Required action: Find every line in the records below that contains "Противопожарные", and copy it.

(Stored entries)
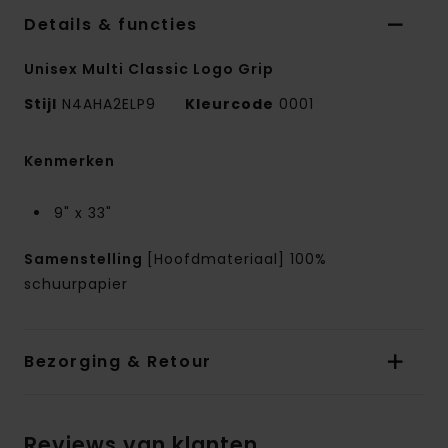
Details & functies
Unisex Multi Classic Logo Grip
Stijl
N4AHA2ELP9
Kleurcode
0001
Kenmerken
9" x 33"
Samenstelling
[Hoofdmateriaal] 100%
schuurpapier
Bezorging & Retour
Reviews van klanten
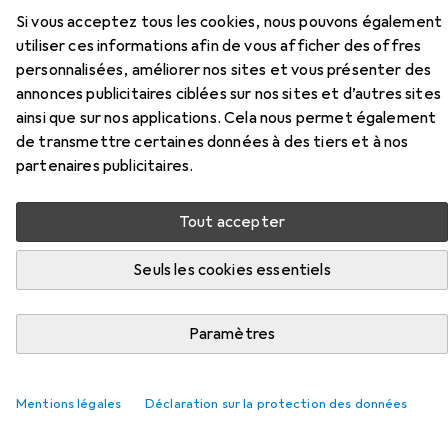
Ici, vous trouverez des accessoires compatibles avec le
Si vous acceptez tous les cookies, nous pouvons également
produit Omnitronic MPVZ-180.6 de la catégorie Câble
utiliser ces informations afin de vous afficher des offres
d'enceinte.
personnalisées, améliorer nos sites et vous présenter des
annonces publicitaires ciblées sur nos sites et d’autres sites
Pertinence
ainsi que sur nos applications. Cela nous permet également
Liste des produits
de transmettre certaines données à des tiers et à nos
partenaires publicitaires.
Tout accepter
Câble d'enceinte
EUR
59,61
Goobay
Installez
Seuls les cookies essentiels
100 m, 2.50 mm²² mm
55
Paramètres
Mentions légales
Déclaration sur la protection des données
Haut de la page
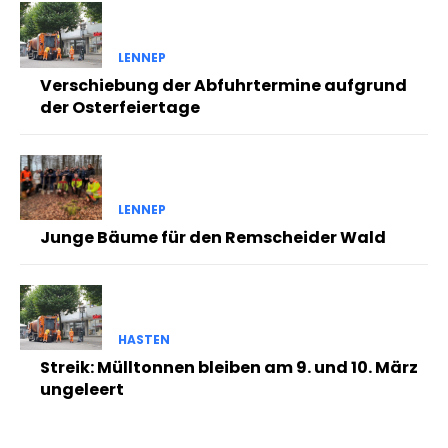
LENNEP
Verschiebung der Abfuhrtermine aufgrund
der Osterfeiertage
LENNEP
Junge Bäume für den Remscheider Wald
HASTEN
Streik: Mülltonnen bleiben am 9. und 10. März
ungeleert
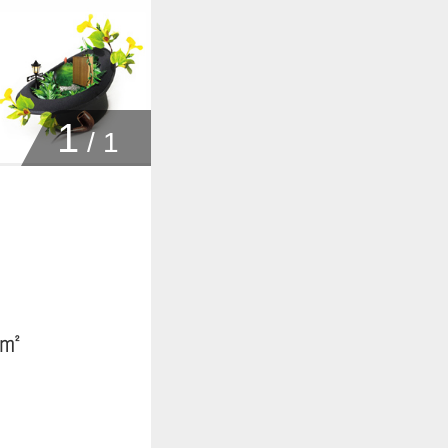
1
/
1
6㎡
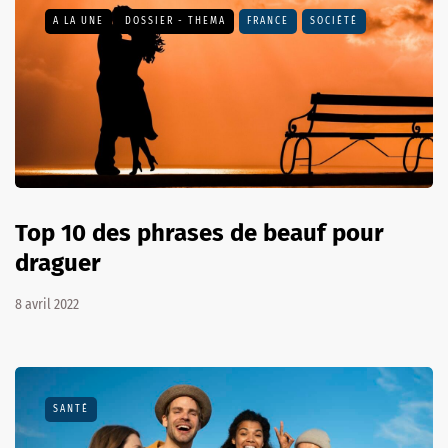
A LA UNE
DOSSIER - THEMA
FRANCE
SOCIÉTÉ
Top 10 des phrases de beauf pour
draguer
8 avril 2022
SANTÉ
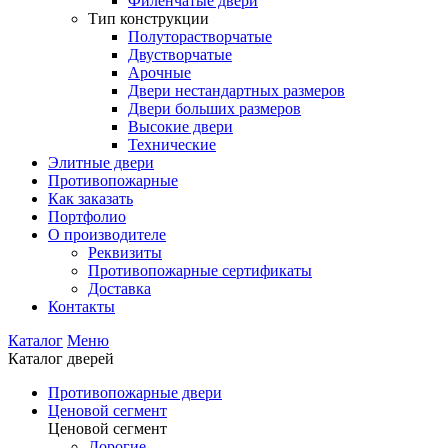
Филенчатые двери
Тип конструкции
Полуторастворчатые
Двустворчатые
Арочные
Двери нестандартных размеров
Двери больших размеров
Высокие двери
Технические
Элитные двери
Противопожарные
Как заказать
Портфолио
О производителе
Реквизиты
Противопожарные сертификаты
Доставка
Контакты
Каталог
Меню
Каталог дверей
Противопожарные двери
Ценовой сегмент
Ценовой сегмент
Дорогие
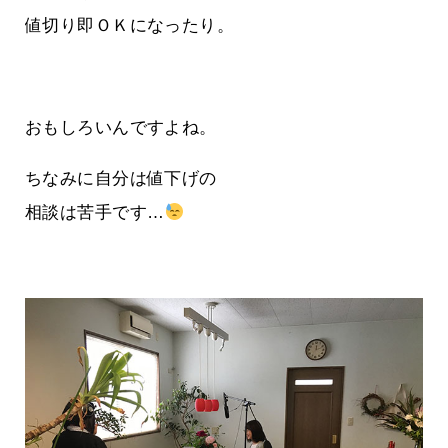
値切り即ＯＫになったり。
おもしろいんですよね。
ちなみに自分は値下げの
相談は苦手です…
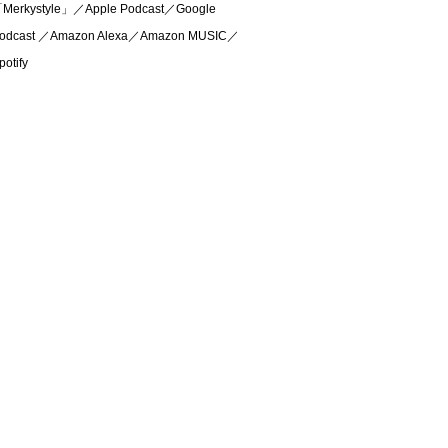
Merkystyle」／Apple Podcast／Google
odcast ／Amazon Alexa／Amazon MUSIC／
potify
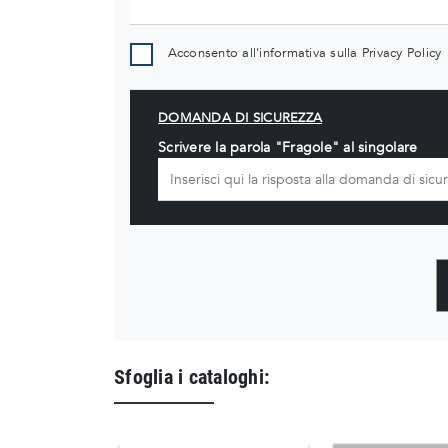
Acconsento all'informativa sulla
Privacy Policy
DOMANDA DI SICUREZZA
Scrivere la parola "Fragole" al singolare
Sfoglia i cataloghi:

Written solution:
Противопожарные
Противопожарные сертификаты
Противопожарные двери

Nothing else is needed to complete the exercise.